=== Activity ===
Tally up the lines in the material where the word "agent" appears, then give the total and nothing else.

=== Records ===

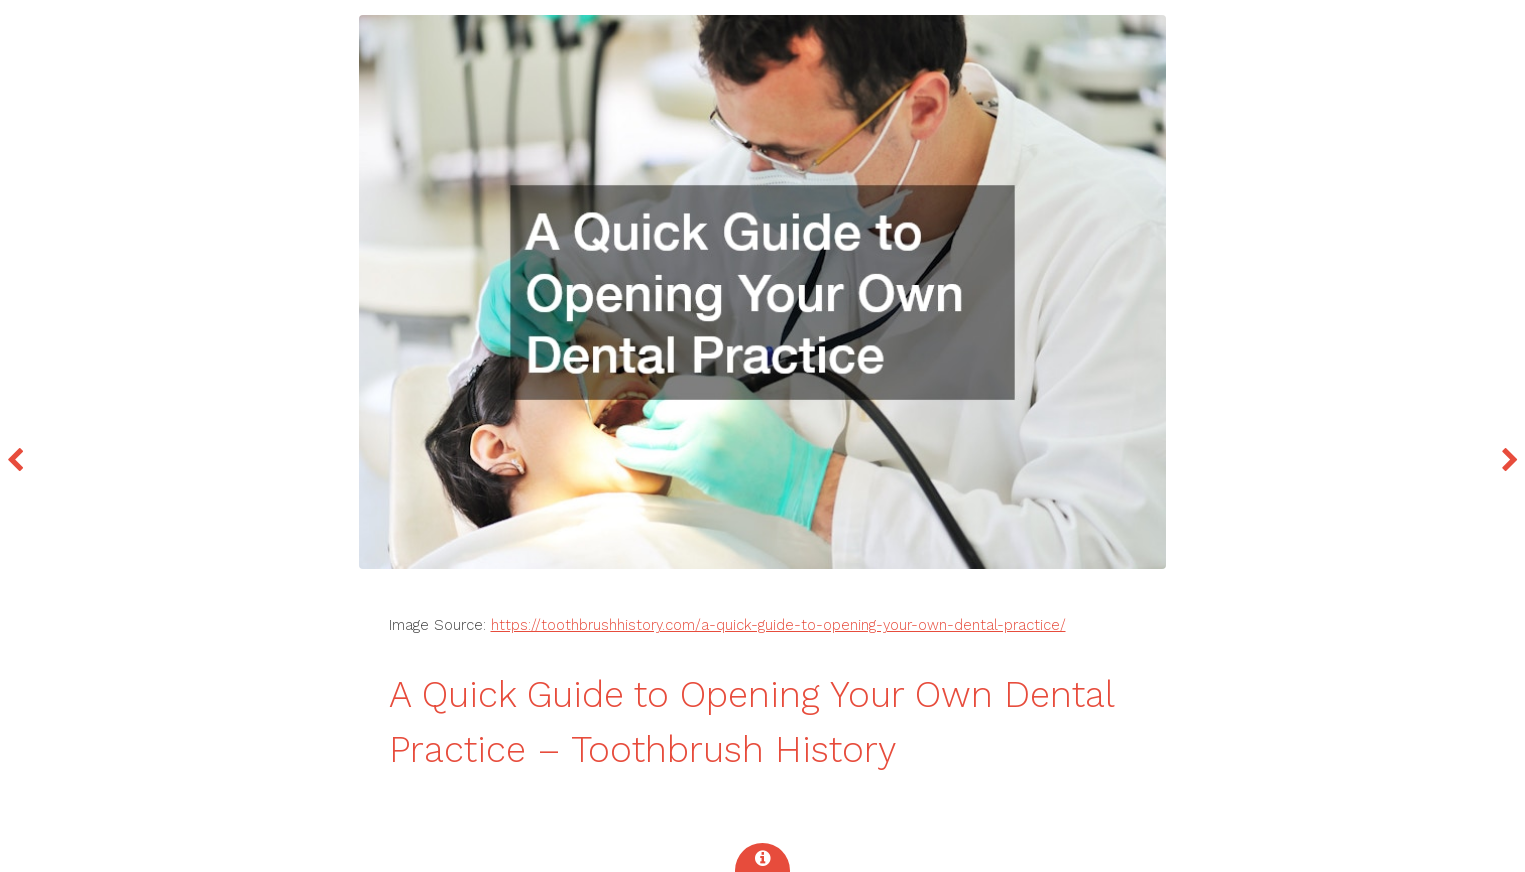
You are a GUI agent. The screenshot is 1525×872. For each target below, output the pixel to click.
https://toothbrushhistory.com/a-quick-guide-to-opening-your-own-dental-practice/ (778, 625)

* * *

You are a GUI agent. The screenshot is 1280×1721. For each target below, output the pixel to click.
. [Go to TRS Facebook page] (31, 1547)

--

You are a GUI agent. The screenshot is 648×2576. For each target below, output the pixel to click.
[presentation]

=== Exercise solution ===
3